Due to a change in the setup, my results in today´s experiments were, as shown on the illustration below, hard to compare with yesterday´s work. The new hairdryer was more powerful thus blowing the salt between itself and the cardboard piece away. This made it hard to see in today´s result, what happened to the salt in front of the cardboard. By placing the hairdryer at a suitable distance to the cardboard piece, this error can be avoided tomorrow.




These next illustrations show the four experiments of today (click to see the gif animations below).

Setup1 Setup2 Setup3 Setup4

Two pieces of cardboard were placed in the setup and as the salt was blown away it interacted with the pieces in different ways. The most interesting results were achieved with the second setup as the salt interacted with both pieces very distinctly. Future experiments could be investigating the changes in reaction, when two variable as shown on the illustration below are tested.

Day 1 – Phase 1 / Elements and Dynamics (02.02.2011)

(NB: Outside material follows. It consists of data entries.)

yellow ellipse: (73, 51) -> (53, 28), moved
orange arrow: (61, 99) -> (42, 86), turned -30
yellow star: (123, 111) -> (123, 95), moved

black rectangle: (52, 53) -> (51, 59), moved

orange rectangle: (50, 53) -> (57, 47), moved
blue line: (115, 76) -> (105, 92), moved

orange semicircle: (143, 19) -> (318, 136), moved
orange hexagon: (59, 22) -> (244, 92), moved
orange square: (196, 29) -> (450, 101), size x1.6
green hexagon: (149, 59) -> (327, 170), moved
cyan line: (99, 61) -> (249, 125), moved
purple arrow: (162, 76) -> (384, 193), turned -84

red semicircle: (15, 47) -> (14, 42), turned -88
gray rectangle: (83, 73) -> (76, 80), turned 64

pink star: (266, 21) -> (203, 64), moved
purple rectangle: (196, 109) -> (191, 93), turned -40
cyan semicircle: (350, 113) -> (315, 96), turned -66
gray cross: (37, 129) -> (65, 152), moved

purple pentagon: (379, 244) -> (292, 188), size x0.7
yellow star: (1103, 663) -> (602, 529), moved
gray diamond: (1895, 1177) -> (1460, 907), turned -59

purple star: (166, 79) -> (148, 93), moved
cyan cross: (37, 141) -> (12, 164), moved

Setup for this week’s experiments

  • Cardboard
  • Grid paper
  • Camera
  • Camera “tripod”
  • Salt
  • Hairdryer
  • First setup

    One small piece of cardboard is placed perpendicularly to the hairdryer.

    Then the hairdryer blows the salt against the cardboard and we see what happens.

    This is what I imagined would happen, before I had done the experiment.

    The salt would directly be pushed against the cardboard and the rest would go to the sides.

    This is what actually happened 🙂

    Cool diagram showing the time lapse.

    As shown on the illustrations above, the salt was blown symmetrically with an angle of ~45degres to each side. The air was pressed on the cardboard and had to escape on the sides. In conflict with what I had imagined, all the salt on the wind side of the cardboard had all been blown away. However some of the air had rebounded on the cardboard towards the hairdryer and this had made a pile of salt between the two objects. The symmetry is not perfect; the left side is more dominant due to possible errors in the setup.

    For part two to four, the experiments have been similar, but the cardboard has been moved in different ways giving very different results.

    Second setup

    The asymmetry in the diagram shows that the left side was more directly exposed to the hairdryer and the salt was blown with an angle of ~45degree from the side. The air on the right side however had a longer run along the cardboard and the salt was blown at smaller angle and at a shorter length.

    Third setup

    The cardboard piece was only 5mm thick, but was already working as a wind breaker pushing the air on the sides. In this experiment the right side was clearly more exposed to the drier, which moved the salt more dominantly backwards. This was again due to an error in the setup as the cardboard should have been directly across from the drier. The salt being blown backwards forms a line after leaving the board as the air from both sides is almost equal, thus not being able to blow the salt away.

    Fourth setup

    In the beginning the salt was blown symmetrically to either side. The left side was more exposed to the dryer, which blew the salt very dominantly away. The salt on the right side stopped blowing away after a few seconds.